For years, I have written several versions of predicate eval
including lambda calculus on top of SWI-Prolog for fun. In order to
keep theoretical soundness of lambda ( beta ) calculus, the eval
refreshes bound variables for every application !
Here are several sample calls for the eval predicate,
where \ for lambda abstraction, \\ for Prolog call,
and @ for application.
?- eval((x\x)@ (y\y), V).
V = y\y
?- eval(((X\X)@ (Y\Y))@ hello, V).
V = hello
?- eval([x,y]\[x,y])@1@2, V).
V = [1, 2]
?- maplist(x\ [x], [a,b,c], V).
V= [[a], [b], [c]]
?- maplist(x\y\(y @ x), [a,b,c], [x\[x], x\[x,x], x\[x,x,x]], V)
V = [[a], [b, b], [c, c, c]]
?- maplist([x,y,z]\\ append(x,z,y), [[a],[b]], [[a,b,c], [b,a,c]], V).
V = [[b, c], [a, c]].
If interested, you can find many more samples at the page
http://web.sfc.keio.ac.jp/~mukai/mathcgi/fpop-sample.html,
which was created by a simple script written in SWI-Prolog
using the eval
I should say the current code of the eval predicate is, of course,
very slow.

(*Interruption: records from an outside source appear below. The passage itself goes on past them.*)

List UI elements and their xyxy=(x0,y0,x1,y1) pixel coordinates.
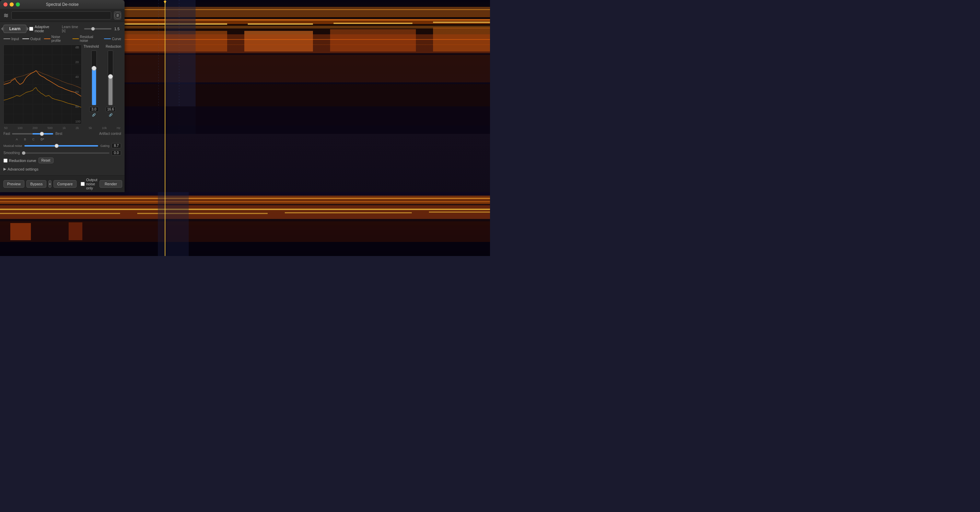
legend-curve-label: Curve xyxy=(112,37,121,41)
window-controls xyxy=(3,2,20,6)
freq-100: 100 xyxy=(18,126,23,130)
db-label-top: dB xyxy=(75,46,80,49)
artifact-value[interactable]: 8.7 xyxy=(111,143,121,148)
threshold-slider-track[interactable] xyxy=(91,51,97,105)
legend-output-line xyxy=(22,38,29,39)
output-noise-text: Output noise only xyxy=(86,178,97,190)
svg-rect-19 xyxy=(124,34,490,53)
legend-noise-profile: Noise profile xyxy=(44,35,69,43)
legend-output-label: Output xyxy=(30,37,40,41)
legend-noise-profile-label: Noise profile xyxy=(51,35,69,43)
fast-label: Fast xyxy=(3,132,10,135)
plugin-window: Spectral De-noise ≋ ≡ ? Learn Adaptive m… xyxy=(0,0,124,192)
learn-time-value: 1.5 xyxy=(114,27,121,31)
freq-500: 500 xyxy=(47,126,52,130)
reduction-link-icon: 🔗 xyxy=(109,113,113,117)
svg-rect-27 xyxy=(0,205,490,219)
render-button[interactable]: Render xyxy=(100,180,122,188)
threshold-thumb[interactable] xyxy=(92,66,96,71)
learn-row: Learn Adaptive mode Learn time [s] 1.5 xyxy=(3,25,121,33)
artifact-slider[interactable] xyxy=(24,145,99,146)
spectrogram-bottom xyxy=(0,192,490,256)
reduction-curve-row: Reduction curve Reset xyxy=(3,157,121,163)
svg-rect-37 xyxy=(158,192,189,256)
freq-200: 200 xyxy=(32,126,37,130)
svg-rect-34 xyxy=(10,223,31,240)
sliders-row: 3.0 🔗 16.6 🔗 xyxy=(89,51,116,117)
freq-axis: 50 100 200 500 1k 2k 5k 10k Hz xyxy=(3,126,121,130)
threshold-label: Threshold xyxy=(84,45,99,48)
db-label-100: 100 xyxy=(75,120,80,123)
smoothing-slider[interactable] xyxy=(22,153,110,154)
compare-button[interactable]: Compare xyxy=(54,180,76,188)
db-label-60: 60 xyxy=(75,90,80,94)
svg-rect-24 xyxy=(0,196,490,204)
close-button[interactable] xyxy=(3,2,8,6)
reduction-thumb[interactable] xyxy=(108,74,113,79)
legend-curve-line xyxy=(104,38,111,39)
quality-slider[interactable] xyxy=(12,133,53,135)
reduction-value-box[interactable]: 16.6 xyxy=(106,107,116,112)
smoothing-value[interactable]: 0.0 xyxy=(111,150,121,156)
legend-curve: Curve xyxy=(104,37,121,41)
freq-50: 50 xyxy=(4,126,8,130)
reduction-curve-checkbox[interactable] xyxy=(3,159,8,163)
playhead xyxy=(165,0,165,256)
threshold-value-box[interactable]: 3.0 xyxy=(89,107,99,112)
legend-residual-noise: Residual noise xyxy=(72,35,100,43)
bottom-bar: Preview Bypass + Compare Output noise on… xyxy=(0,175,124,192)
smoothing-label: Smoothing xyxy=(3,151,20,155)
help-button[interactable]: ? xyxy=(114,12,121,19)
eq-graph[interactable]: dB 20 40 60 80 100 xyxy=(3,45,82,124)
learn-time-slider[interactable] xyxy=(84,28,111,30)
output-noise-label[interactable]: Output noise only xyxy=(81,178,97,190)
main-display: dB 20 40 60 80 100 Threshold Reduction xyxy=(3,45,121,124)
adaptive-mode-checkbox[interactable] xyxy=(29,27,33,31)
advanced-settings-label: Advanced settings xyxy=(8,167,38,171)
preview-button[interactable]: Preview xyxy=(3,180,24,188)
legend-output: Output xyxy=(22,37,40,41)
notch-b: B xyxy=(24,138,26,141)
bypass-button[interactable]: Bypass xyxy=(26,180,46,188)
legend-residual-noise-line xyxy=(72,38,79,39)
reduction-curve-label[interactable]: Reduction curve xyxy=(3,159,37,163)
advanced-settings-arrow-icon: ▶ xyxy=(3,167,6,171)
best-label: Best xyxy=(55,132,62,135)
preset-dropdown[interactable] xyxy=(11,11,111,19)
svg-rect-36 xyxy=(0,242,490,256)
window-title: Spectral De-noise xyxy=(46,2,79,7)
plugin-logo-icon: ≋ xyxy=(3,12,9,19)
threshold-link-icon: 🔗 xyxy=(92,113,96,117)
threshold-fill xyxy=(92,67,96,105)
minimize-button[interactable] xyxy=(10,2,14,6)
gating-label: Gating xyxy=(100,144,110,148)
output-noise-checkbox[interactable] xyxy=(81,182,85,186)
svg-rect-22 xyxy=(124,107,490,134)
musical-noise-label: Musical noise xyxy=(3,144,22,148)
learn-time-label: Learn time [s] xyxy=(62,25,81,33)
db-label-40: 40 xyxy=(75,75,80,79)
legend-noise-profile-line xyxy=(44,38,50,39)
svg-rect-35 xyxy=(68,223,82,240)
add-button[interactable]: + xyxy=(48,180,51,188)
slider-headers: Threshold Reduction xyxy=(84,45,121,48)
artifact-section-label: Artifact control xyxy=(99,132,121,135)
legend-row: Input Output Noise profile Residual nois… xyxy=(3,35,121,43)
maximize-button[interactable] xyxy=(16,2,20,6)
quality-notches: A B C D* xyxy=(3,138,121,141)
notch-c: C xyxy=(32,138,35,141)
adaptive-mode-label[interactable]: Adaptive mode xyxy=(29,25,58,33)
reset-button[interactable]: Reset xyxy=(38,157,54,163)
artifact-row: Musical noise Gating 8.7 xyxy=(3,143,121,148)
legend-input-label: Input xyxy=(11,37,19,41)
freq-10k: 10k xyxy=(102,126,107,130)
freq-hz: Hz xyxy=(117,126,121,130)
plugin-header: ≋ ≡ ? xyxy=(0,9,124,22)
reduction-label: Reduction xyxy=(106,45,121,48)
freq-2k: 2k xyxy=(75,126,79,130)
learn-button[interactable]: Learn xyxy=(3,25,26,33)
reduction-slider-track[interactable] xyxy=(108,51,113,105)
advanced-settings-button[interactable]: ▶ Advanced settings xyxy=(3,165,121,173)
legend-input: Input xyxy=(3,37,19,41)
reduction-curve-text: Reduction curve xyxy=(9,159,37,163)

However, I feel lambda notation in Prolog is handy
and useful for daily use of Prolog where efficiency
does not matter.
Learning about 'apply_macro' library in this thread, now I think the
library can be extended to treat these lambda expressions as macros.

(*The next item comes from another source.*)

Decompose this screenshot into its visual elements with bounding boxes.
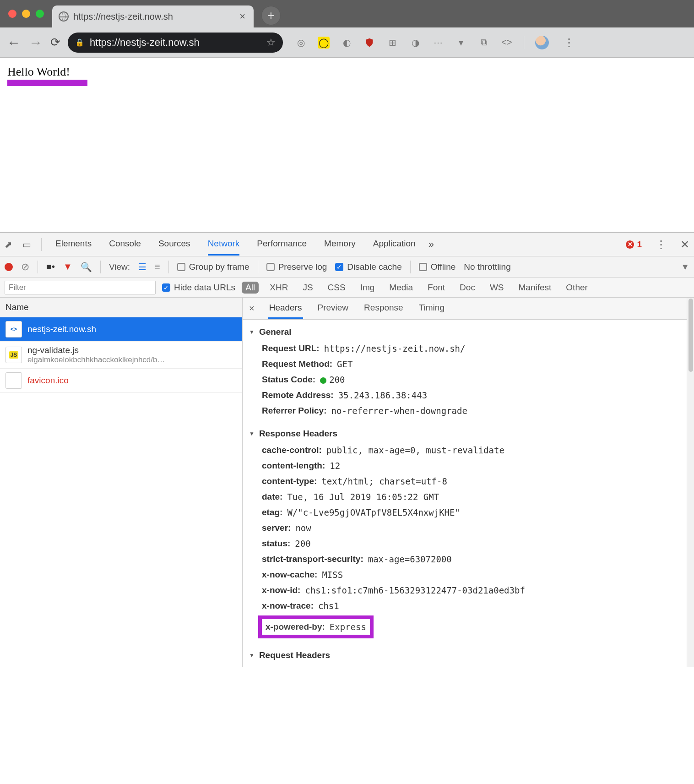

I think so because at least for my purpose, lambda expressions
are just a handy macro which is easily rewritten by hand
into the standard Prolog in a straightforward way.
Kuniaki Mukai
On 2008/04/22, at 8:40, Ulrich Neumerkel wrote:
> On Monday 21 Apr 2008 16:06:27 Samer Abdallah wrote:
>> On 21 Apr 2008, at 14:33, Ulrich Neumerkel wrote:
>>> On Monday 21 Apr 2008 12:48:13 Samer Abdallah wrote:
>>>> ... However, the body can include an explicit existential
>>>> quantification so that, eg
>>>> ?- maplist( \(A):- B^(A=B), [a,b,c,d]).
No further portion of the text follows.